その際に政宗の腹に中心が擦れて、幸村から高い声が零れた。更に政宗の指で、まだ反応を示していないそこを扱き上げられ。びくびくと体が震える。
「あ、誰か来たらっ」
「来たらすぐ止める。まあ来ねえと思うぜ?ここの客、昼間は殆どビーチで過ごしてるみてえだからな」
政宗の言葉が示すように、二人がこの大浴場を訪れてから今まで、入ってきた人は居ない。けれどまったく入って来ない、とは断定できないのだ。そんな中で、このような淫らな行為、幸村には憚られたが。
「あ、やぁっ」
政宗の長い指が、幸村の性感を確実に刺激して行き。いつしか硬くなっていた政宗自身に自身の先端をぐり、と擦り付けられ。想い人のその熱い体温を直に肌に感じて。
「はぁ、あ!」
幸村の意識は快楽へと落ちて行った。
「伊達先輩?」
いつの間にか部屋に敷かれた布団に横たわっていて。どうやら余りの刺激的な出来事に、意識を失った自分を政宗が運んでくれたと知る。
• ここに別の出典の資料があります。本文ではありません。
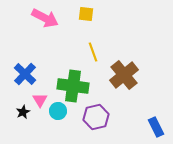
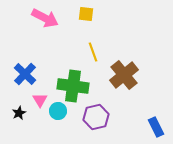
black star: moved 4 px left, 1 px down
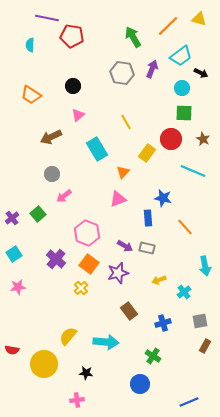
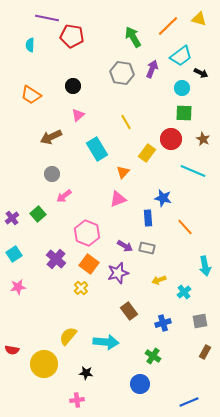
brown rectangle at (205, 346): moved 6 px down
「アンタこういうの好きそうだなと思って売店で売ってたから買って来た。喉乾いただろ」
「いただきまする。有難うございまする、伊達先輩」
政宗が差し出したのは、瓶入りのラムネ。夏の風物詩とも言えるそれは、確かに幸村が好きなもの、だった。中の炭酸を煽り、息を吐く。
「…アンタ、オレの事はオレの事は下の名前で呼べよ」
「……ま、政宗先輩」
政宗の膝に抱え上げられ、背中から抱き締めながらそう求められて。初めて口にした呼び方に、幸村の頬はかあ、と紅くなる。
「ほんと純だな。そこが可愛いんだが。オレもこれからは下の名前で呼ぶからな、幸村」
可愛い、というのは男の幸村にとって褒め言葉ではない筈だが、政宗から言われるのは嫌ではない。これは彼に惚れている証拠なのだろう。彼から名前を呼ばれるのも、嬉しい。
残りの炭酸を飲み干していると。政宗の口から、幸村にとっては謎かけのような内容が洩れた。
「さすがにあそこで最後まで、ってのは拙かったしアンタも気ィ失ってたから途中でやめたが……いずれはアンタを全部手に入れるから、な?」
「最後まで?全部?でござるか?」
「……アンタ知らねえのか。ま、無理もねえか。その辺もオレがゆっくり教えてやるよ。……今はアイツらが戻って来るまで、ここでゆっくりしようぜ」
政宗の言葉は気になったが。彼の腕の中で、その手に髪を梳かれるその心地良さに。幸村はこくりと頷きながら、目を閉じた。
手に入るとは思っていなかった想い人の暖かさに包まれて。
数日後。
「上手く行ったみたいだね〜。俺様、最初伊達は来ないかと思ってたけど」
「それにしても政宗が幸村にって、マジだったんだな。政宗なら女の子選り取り見取りなのによ〜幸村だってモテる部類だろ?ああいう可愛いの好きな女子って今多いじゃん。よりによってその二人がくっついちゃうとかも」
「まあ女好きのアンタに取っちゃライバルが減って良いんじゃない?俺様としてはこれから幸村が伊達に泣かされないか心配なんだけどね」
「だいじょうぶじゃね?政宗、本気の相手には一途だと思うし」
「そうあって欲しいけどね〜」
実はあの温泉旅行自体が、中々行動を起こさない二人の為に、友人達によって計画されたものだったのだが。
その事実を、政宗と幸村は知らない。